Posted by: Kerst ter Weele | September 28, 2006 11:10 AM

The problem is that lenders will lend service members anything because they know that they will be repaid as long as that person is in the service. What they will do if you do not pay is call your command and your commander will give you an order to pay that bill. The businesses around the bases know this and take full advantage. Could a lender call your boss as a civilian and would your boss make you pay?

Then there is a high amount of competition and materialism amongst the service members. I did 4 years Active in the Marines and 2 years a spouse of Active Marine. Anytime one Marine gets something it's a competition for others to get it or something better, cars, tvs, clothes. This is regardless of if they can really afford it. Then its off to the payday loan.
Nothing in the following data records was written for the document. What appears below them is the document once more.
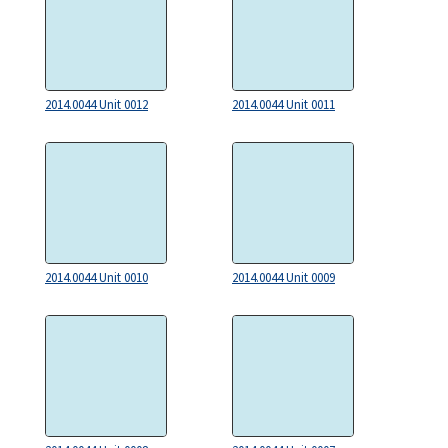
2014.0044 Unit 0012
2014.0044 Unit 0011
2014.0044 Unit 0010
2014.0044 Unit 0009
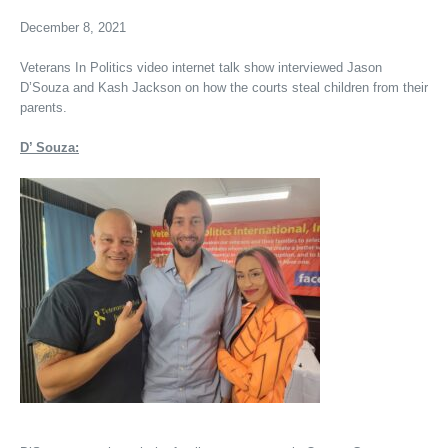
December 8, 2021
Veterans In Politics video internet talk show interviewed Jason
D’Souza and Kash Jackson on how the courts steal children from their
parents.
D’ Souza:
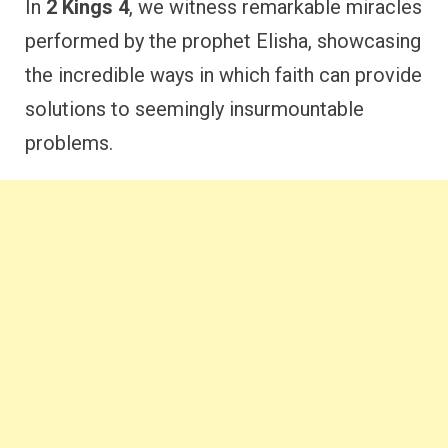
In
2 Kings 4
, we witness remarkable miracles
performed by the prophet Elisha, showcasing
the incredible ways in which faith can provide
solutions to seemingly insurmountable
problems.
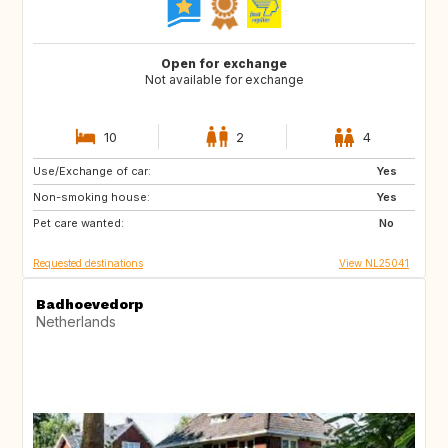
Open for exchange
Not available for exchange
10
2
4
Use/Exchange of car:
FR
GB
Yes
Non-smoking house:
DE
GR
Yes
Pet care wanted:
HR
IT
No
Requested destinations
View NL25041
Badhoevedorp
Netherlands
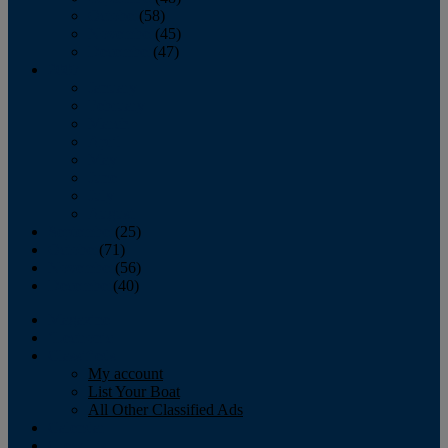
October
(58)
November
(45)
December
(47)
2007
January
February
March
April
May
June
July
August
September
(25)
October
(71)
November
(56)
December
(40)
Magazine
‘Lectronic
Classifieds
My account
List Your Boat
All Other Classified Ads
Calendar
Crew List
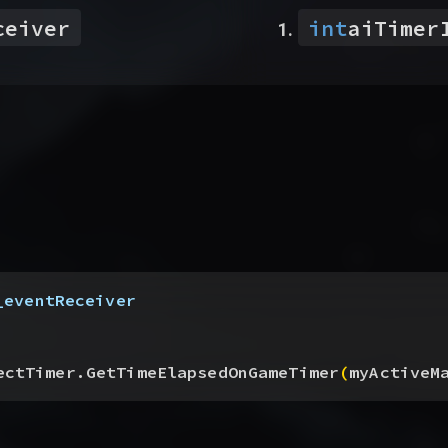
ceiver
int
aiTimer
_eventReceiver
ectTimer.GetTimeElapsedOnGameTimer
(
myActiveM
Posted by: ex-wm | September 28, 2006 11:35 AM

To clueless Jane:
"First of all, Chapter 11 is corporate, not personal, bankruptcy. Don't you people have editors?"
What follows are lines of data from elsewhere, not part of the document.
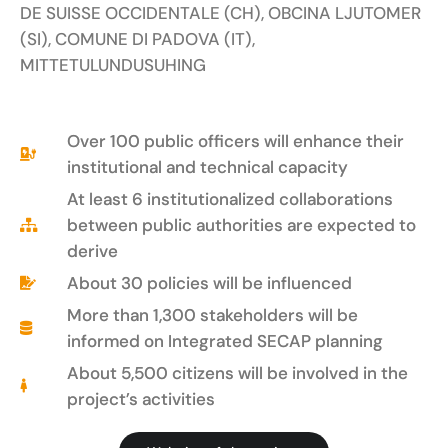
DE SUISSE OCCIDENTALE (CH), OBCINA LJUTOMER
(SI), COMUNE DI PADOVA (IT),
MITTETULUNDUSUHING
Over 100 public officers will enhance their
institutional and technical capacity
At least 6 institutionalized collaborations
between public authorities are expected to
derive
About 30 policies will be influenced
More than 1,300 stakeholders will be
informed on Integrated SECAP planning
About 5,500 citizens will be involved in the
project’s activities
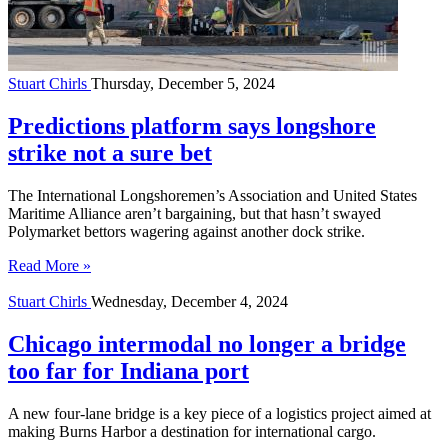
Stuart Chirls
Thursday, December 5, 2024
Predictions platform says longshore
strike not a sure bet
The International Longshoremen’s Association and United States
Maritime Alliance aren’t bargaining, but that hasn’t swayed
Polymarket bettors wagering against another dock strike.
Read More »
Stuart Chirls
Wednesday, December 4, 2024
Chicago intermodal no longer a bridge
too far for Indiana port
A new four-lane bridge is a key piece of a logistics project aimed at
making Burns Harbor a destination for international cargo.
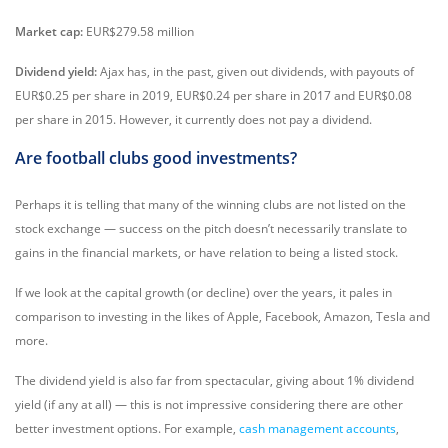
Market cap:
EUR$279.58 million
Dividend yield:
Ajax has, in the past, given out dividends, with payouts of
EUR$0.25 per share in 2019, EUR$0.24 per share in 2017 and EUR$0.08
per share in 2015. However, it currently does not pay a dividend.
Are football clubs good investments?
Perhaps it is telling that many of the winning clubs are not listed on the
stock exchange — success on the pitch doesn’t necessarily translate to
gains in the financial markets, or have relation to being a listed stock.
If we look at the capital growth (or decline) over the years, it pales in
comparison to investing in the likes of Apple, Facebook, Amazon, Tesla and
more.
The dividend yield is also far from spectacular, giving about 1% dividend
yield (if any at all) — this is not impressive considering there are other
better investment options. For example,
cash management accounts
,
The Blog entry you attach makes *no* reference to Ch. 11 Bankruptcy. It is merely titled: "Saving Private Ryan from Bankruptcy." You are therefore shadow-boxing a non-issue with your reference to Ch. 11.

In any case, you're dead wrong. In 1991, the Supreme Court ruled in Toibb v. Radloff, 501 U.S. 157 (1991)that individual debtors *can* file under Ch. 11 ("The plain language of the Bankruptcy Code permits individual debtors not engaged in business to file for relief under Chapter 11."), so before you should start attacking people, get your facts straight!

Posted by: Ken | September 28, 2006 11:43 AM

Thank you for writing this column! It is nice to see more public attention being drawn to this issue. Payday loan shops increase exponetially around military bases- it is clear that men and women in the services are being targeted by by this industry.

Of course the issue is much broader than the military- but hearing that service members are targets for predatory lenders gets the attention of the public and the lawmakers. Curbing payday loan practices against the military is a first step towards taking broader action against predatory lenders.

Posted by: Stephanie | September 28, 2006 11:53 AM

Ex-military, you're giving other junior officers a bad name- "Military personnel are compensated adequately" RIIIIIGHT. Sure, junior enlisted often times buy that expensive new car and mismanage their funds... but you can't just say it's all mismanagement. Sure the single jr troop might be able to live it up, but try raising a family on military wages. If it's so adequate why do so many qualify for food stamps (at poverty level income)? Could it be that $30,000 for putting your life on the line isn't adequate? *sigh*

Off my rant of that, free trade is great, however, abusing it by taking advantage of people is not. The goal of loans should be to help both parties, not crush someone because of a lender's greed.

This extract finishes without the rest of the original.